Your objective: Some entries follow. Reproduce exactly the lines starting at the one with "korzystać wtedy, kiedy naprawdę są" and stopping after the one with "za to liczba poradni.".

[Saved entries]
- - - -

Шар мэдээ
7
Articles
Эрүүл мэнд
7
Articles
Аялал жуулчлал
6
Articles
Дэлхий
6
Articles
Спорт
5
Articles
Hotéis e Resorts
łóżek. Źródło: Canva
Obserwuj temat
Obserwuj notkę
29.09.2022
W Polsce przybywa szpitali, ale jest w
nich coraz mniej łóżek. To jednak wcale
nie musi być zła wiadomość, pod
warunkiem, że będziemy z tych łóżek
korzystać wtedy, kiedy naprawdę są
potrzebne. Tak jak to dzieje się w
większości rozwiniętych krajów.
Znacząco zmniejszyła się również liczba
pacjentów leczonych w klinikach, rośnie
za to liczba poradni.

- - - -

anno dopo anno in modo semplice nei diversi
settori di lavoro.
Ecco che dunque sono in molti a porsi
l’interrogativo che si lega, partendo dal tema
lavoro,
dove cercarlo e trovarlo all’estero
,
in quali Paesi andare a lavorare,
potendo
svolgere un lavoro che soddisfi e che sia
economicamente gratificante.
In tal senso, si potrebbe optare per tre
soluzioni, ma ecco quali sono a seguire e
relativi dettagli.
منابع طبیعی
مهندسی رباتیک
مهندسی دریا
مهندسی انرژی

- - - -

Exercise solution:
korzystać wtedy, kiedy naprawdę są
potrzebne. Tak jak to dzieje się w
większości rozwiniętych krajów.
Znacząco zmniejszyła się również liczba
pacjentów leczonych w klinikach, rośnie
za to liczba poradni.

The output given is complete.